The next day after purchase, Anna brought one chick to the house, its head lolling off the edge of her hands. The shock of the new home was too much for it, or it was weak in some way. Being close to animals, we have learned more just how fragile life can be.

We have one rooster and seven full size hens, which are aging. I get only one egg from the same hen daily, yet they all eat my chicken feed. Now, in the good old days, a farm wife would've taken care of these slacker chickens on a Sunday afternoon. Not here.
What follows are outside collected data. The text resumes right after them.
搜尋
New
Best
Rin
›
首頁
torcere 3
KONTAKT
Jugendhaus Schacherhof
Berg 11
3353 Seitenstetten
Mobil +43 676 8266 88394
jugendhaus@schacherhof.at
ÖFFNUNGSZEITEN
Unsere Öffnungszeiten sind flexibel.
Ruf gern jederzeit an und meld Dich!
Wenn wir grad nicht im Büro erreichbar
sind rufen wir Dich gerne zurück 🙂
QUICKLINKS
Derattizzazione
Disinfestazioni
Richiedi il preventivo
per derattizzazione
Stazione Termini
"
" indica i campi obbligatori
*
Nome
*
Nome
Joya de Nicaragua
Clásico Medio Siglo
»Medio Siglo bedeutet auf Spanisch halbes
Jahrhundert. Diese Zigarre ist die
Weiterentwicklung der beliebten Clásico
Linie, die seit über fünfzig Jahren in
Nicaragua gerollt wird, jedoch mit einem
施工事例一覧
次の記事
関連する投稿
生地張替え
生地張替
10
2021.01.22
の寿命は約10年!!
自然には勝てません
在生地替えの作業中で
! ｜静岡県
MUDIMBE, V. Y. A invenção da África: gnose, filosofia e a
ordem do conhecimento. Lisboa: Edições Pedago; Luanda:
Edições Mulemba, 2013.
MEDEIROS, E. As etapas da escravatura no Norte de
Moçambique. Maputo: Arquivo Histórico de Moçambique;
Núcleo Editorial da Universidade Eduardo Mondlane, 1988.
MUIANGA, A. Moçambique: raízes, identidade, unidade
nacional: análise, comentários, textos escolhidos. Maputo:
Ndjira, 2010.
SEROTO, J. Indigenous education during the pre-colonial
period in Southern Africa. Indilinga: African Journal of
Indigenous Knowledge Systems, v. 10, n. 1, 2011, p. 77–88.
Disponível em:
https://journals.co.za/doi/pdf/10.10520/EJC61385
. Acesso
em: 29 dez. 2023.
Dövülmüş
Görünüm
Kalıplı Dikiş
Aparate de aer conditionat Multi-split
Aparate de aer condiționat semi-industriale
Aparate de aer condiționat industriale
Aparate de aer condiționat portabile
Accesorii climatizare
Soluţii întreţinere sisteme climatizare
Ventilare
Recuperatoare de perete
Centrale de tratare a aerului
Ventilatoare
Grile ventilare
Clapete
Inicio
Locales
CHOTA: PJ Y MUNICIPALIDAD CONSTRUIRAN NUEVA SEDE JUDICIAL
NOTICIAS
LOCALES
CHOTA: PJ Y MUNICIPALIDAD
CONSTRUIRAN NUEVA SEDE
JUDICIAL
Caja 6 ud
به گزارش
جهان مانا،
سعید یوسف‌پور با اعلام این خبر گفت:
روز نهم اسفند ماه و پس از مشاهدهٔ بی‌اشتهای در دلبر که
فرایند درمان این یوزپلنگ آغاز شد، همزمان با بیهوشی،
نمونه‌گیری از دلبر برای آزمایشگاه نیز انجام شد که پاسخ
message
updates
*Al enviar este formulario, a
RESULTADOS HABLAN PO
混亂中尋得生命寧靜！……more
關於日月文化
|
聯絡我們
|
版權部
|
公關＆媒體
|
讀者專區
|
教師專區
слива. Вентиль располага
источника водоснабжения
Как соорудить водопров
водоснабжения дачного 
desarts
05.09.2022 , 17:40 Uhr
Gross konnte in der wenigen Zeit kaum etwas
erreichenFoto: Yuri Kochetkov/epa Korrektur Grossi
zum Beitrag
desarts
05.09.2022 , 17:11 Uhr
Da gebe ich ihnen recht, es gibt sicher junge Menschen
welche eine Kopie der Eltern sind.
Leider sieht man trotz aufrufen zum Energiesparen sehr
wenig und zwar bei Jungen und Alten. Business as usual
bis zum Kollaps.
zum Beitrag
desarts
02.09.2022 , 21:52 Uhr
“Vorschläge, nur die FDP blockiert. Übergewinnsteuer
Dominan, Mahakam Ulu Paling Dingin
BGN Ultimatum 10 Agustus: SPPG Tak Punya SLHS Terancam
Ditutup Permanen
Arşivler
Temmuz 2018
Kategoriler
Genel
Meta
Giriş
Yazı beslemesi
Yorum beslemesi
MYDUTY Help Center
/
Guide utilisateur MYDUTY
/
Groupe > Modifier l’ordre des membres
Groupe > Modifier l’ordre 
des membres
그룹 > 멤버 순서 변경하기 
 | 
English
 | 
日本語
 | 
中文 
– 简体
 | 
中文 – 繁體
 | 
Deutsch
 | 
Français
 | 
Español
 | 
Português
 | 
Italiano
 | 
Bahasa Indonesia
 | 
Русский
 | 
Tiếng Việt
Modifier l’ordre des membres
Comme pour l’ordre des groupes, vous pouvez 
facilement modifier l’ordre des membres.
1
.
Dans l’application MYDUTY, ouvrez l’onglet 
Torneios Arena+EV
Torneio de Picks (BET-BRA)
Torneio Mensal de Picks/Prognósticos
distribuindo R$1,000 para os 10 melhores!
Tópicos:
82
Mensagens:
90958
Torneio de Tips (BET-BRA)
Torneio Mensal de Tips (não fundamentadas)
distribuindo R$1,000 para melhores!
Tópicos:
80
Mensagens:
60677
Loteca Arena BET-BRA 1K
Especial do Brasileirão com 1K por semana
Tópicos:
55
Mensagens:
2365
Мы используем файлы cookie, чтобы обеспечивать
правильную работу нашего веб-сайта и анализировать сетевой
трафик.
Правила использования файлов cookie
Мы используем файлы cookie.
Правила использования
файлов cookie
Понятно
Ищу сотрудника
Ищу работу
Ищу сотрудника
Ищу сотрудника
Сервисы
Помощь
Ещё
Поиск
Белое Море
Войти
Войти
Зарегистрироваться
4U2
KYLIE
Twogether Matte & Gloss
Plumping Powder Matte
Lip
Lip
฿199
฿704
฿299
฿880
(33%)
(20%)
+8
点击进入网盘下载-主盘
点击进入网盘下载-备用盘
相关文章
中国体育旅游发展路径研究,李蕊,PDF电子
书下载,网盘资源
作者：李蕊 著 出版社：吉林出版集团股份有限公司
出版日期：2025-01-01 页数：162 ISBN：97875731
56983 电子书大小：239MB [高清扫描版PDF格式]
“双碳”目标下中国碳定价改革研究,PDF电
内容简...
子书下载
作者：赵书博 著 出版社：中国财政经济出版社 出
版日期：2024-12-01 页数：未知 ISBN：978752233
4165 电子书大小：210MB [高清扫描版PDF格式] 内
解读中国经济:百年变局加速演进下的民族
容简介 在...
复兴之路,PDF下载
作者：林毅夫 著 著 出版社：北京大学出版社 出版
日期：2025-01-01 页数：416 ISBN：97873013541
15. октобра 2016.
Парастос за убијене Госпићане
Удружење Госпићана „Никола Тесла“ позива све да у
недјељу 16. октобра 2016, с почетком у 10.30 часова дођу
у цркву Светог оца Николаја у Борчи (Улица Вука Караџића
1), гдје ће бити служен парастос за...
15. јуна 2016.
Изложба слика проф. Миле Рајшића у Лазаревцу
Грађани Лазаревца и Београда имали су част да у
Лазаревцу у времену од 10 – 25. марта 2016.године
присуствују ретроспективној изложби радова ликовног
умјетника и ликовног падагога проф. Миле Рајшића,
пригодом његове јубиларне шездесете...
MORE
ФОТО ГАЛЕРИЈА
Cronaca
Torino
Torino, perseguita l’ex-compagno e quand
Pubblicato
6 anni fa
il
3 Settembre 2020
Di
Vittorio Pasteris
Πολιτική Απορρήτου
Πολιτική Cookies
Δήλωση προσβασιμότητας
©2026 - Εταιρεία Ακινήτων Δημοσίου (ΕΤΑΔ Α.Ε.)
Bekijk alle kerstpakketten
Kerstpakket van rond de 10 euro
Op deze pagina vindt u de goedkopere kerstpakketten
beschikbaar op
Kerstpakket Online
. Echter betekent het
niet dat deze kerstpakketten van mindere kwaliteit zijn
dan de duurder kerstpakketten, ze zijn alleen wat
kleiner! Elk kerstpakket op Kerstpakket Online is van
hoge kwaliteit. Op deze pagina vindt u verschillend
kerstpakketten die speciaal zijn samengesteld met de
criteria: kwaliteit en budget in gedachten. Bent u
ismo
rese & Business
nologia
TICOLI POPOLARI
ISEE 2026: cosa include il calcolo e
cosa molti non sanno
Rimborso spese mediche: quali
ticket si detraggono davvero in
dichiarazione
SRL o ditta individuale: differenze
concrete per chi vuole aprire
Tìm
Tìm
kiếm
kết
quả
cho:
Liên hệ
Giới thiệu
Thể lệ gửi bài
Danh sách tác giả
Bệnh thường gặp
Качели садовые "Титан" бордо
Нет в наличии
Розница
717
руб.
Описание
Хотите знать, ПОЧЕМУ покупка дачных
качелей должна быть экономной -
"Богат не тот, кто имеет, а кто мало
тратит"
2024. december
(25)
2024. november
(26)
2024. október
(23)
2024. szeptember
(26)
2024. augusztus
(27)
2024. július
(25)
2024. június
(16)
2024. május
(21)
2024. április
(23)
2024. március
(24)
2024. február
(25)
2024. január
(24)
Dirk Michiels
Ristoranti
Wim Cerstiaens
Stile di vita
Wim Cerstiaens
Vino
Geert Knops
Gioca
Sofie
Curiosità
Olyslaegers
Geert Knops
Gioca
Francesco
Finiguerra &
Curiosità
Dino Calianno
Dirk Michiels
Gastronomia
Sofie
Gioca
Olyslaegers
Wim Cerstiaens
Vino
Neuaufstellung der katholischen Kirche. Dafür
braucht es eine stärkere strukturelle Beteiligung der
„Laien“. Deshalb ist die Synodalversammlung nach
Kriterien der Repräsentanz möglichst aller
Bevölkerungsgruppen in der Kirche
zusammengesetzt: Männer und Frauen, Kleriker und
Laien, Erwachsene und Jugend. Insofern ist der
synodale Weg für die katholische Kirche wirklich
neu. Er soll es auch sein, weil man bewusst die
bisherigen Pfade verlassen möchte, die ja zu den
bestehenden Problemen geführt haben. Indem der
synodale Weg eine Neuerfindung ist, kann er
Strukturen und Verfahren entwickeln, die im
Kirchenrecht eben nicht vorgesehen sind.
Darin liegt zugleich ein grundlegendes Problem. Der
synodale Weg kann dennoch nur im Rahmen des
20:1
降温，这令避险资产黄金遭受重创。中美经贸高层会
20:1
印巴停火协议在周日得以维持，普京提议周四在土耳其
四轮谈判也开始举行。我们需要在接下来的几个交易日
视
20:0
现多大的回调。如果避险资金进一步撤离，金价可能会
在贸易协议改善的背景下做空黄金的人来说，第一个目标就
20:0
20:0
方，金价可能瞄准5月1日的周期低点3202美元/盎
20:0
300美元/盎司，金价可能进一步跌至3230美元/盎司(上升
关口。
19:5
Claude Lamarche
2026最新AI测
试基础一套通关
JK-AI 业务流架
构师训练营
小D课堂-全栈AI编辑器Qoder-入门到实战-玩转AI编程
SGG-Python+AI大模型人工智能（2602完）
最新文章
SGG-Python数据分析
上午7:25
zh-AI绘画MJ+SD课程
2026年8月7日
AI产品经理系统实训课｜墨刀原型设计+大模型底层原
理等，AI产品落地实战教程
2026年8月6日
We now run a retirement home for old chickens.


I set the mower deck lower to try to cut off the offending heads of the dandelions, but they hunkered down below the grass, waiting until I'd passed by to pop back up. I spent hours grooming our now emerald green lawn, riding around on our mower, but surveyed the results with satisfaction. The next morning, from my window I could see a sea of yellow flowers, and that some had had the audacity to turn to seed.

As I cut, I wondered why this obsession with having a cut lawn. As I sit on the mower I think what a waste, of gas and time. I have read that perhaps it is a leftover instinct from our African ancestors, my own savannah where I can see enemies approaching because the grass is not too high. It keeps trees from sprouting in unwanted areas. More importantly, it keeps the neighbors happy. There is some sense of satisfaction in completing the task. A job well done, a bit of control over my own little world.